I use a mirror stereoscope, behavioural techniques, eye tracking, and fMRI to investigate the perceptual and cognitive processes underlying visual perception and attention.
My current research explores the factors that influence how we perceive and represent reality. I am interested in what we can learn from individual differences in both behavioural responses and brain architecture. Rather than averaging across subjects, we explore the differences between subjects and what might explain these individual differences. I particularly focus on how (and where) perceived size and depth are represented in the visual cortex.
Objects and Locations
To interact with our environment, we need to identify and locate the objects around us, and this involves binding object features and location information. Research has shown that we have a bias towards thinking that if two objects appear in the same location, they have the same identity. However, it is unknown whether this location bias is also seen in 3D space. In the Golomb lab we are exploring how object identity and 3D spatial information interact.
Attention in Depth
Each time we open our eyes we are confronted with an overwhelming amount of information. We use attention to enhance the relevant while diminishing the less relevant. However, while there has been a lot of research looking at how attention works in 2D, we know very little about how attention works in 3D. My primary interests lie in examining how living in a world with depth information affects our attention.
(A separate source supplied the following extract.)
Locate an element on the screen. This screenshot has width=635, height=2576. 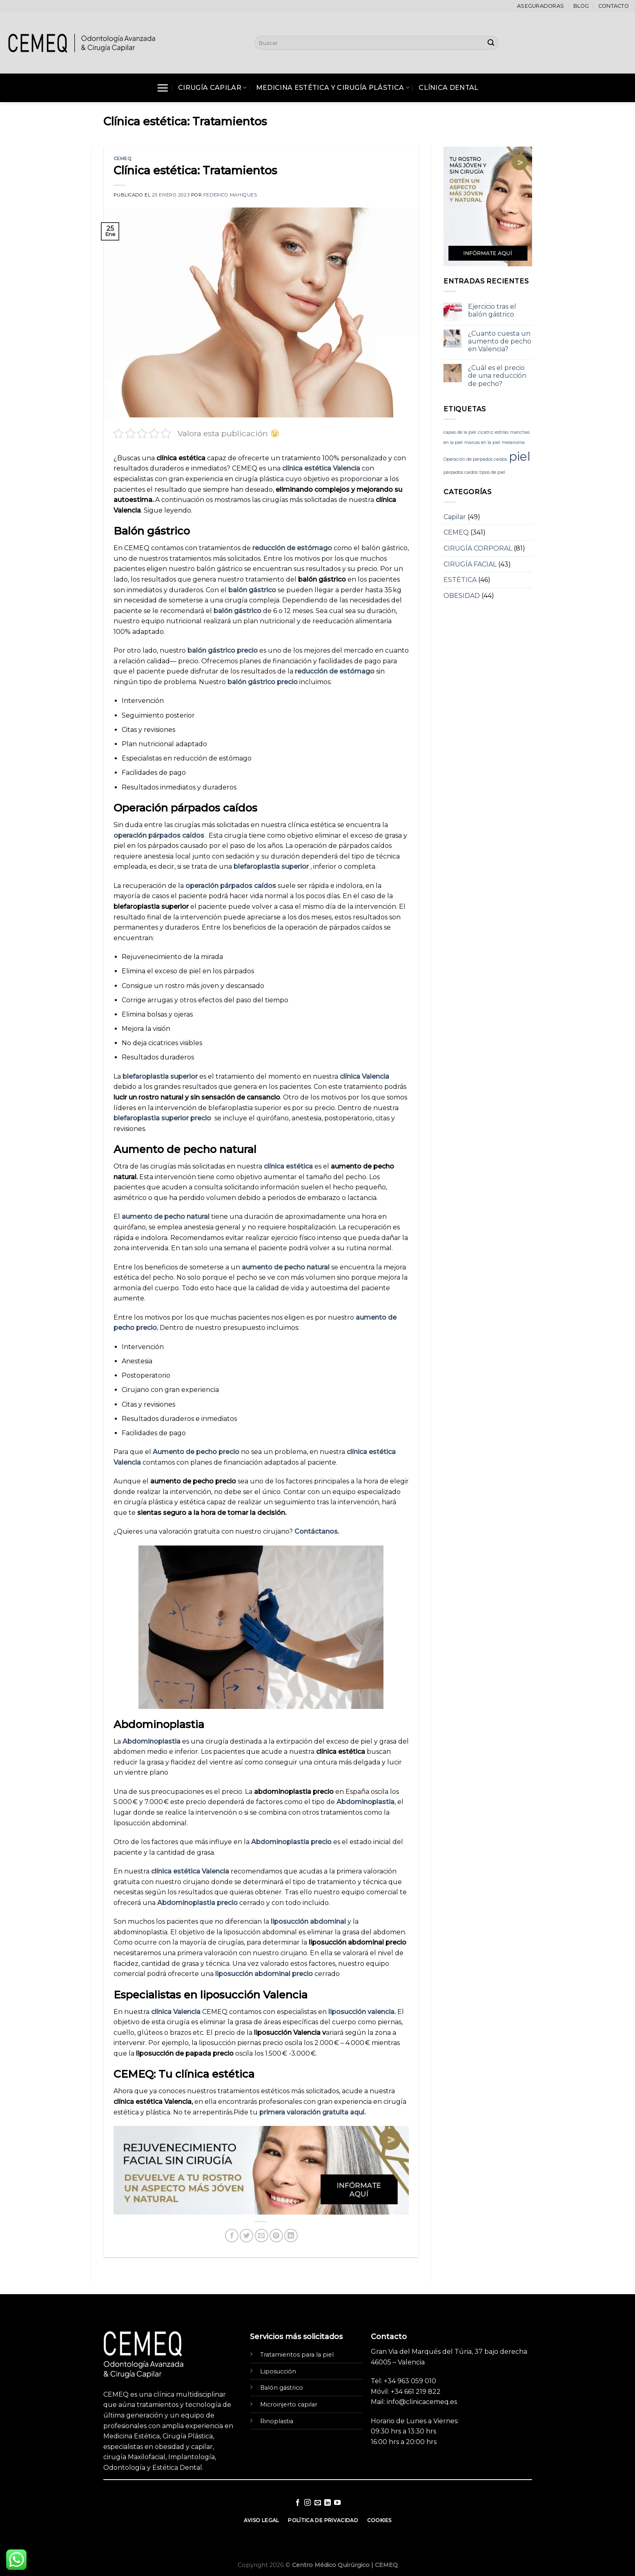 [Síguenos en Facebook] is located at coordinates (297, 2503).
Is depth information represented in the brain as a coordinate system, as seen for 2D spatial attention, or as a feature of an object, similar to colour and orientation? And how does organisation of objects in depth affect the way we search among them, and how does the depth information from our 3D environment affect the way we pay attention?
Stereopsis leads to the perception of depth from two slightly different views of the world falling onto each eye. Reproducing this effect digitally has been no mean feat, with 3D technology requiring exact knowledge of how binocular vision works to optimally reproduce this for 3D displays. Working with Phil Grove, I investigated how our two eyes fuse these separate images into one.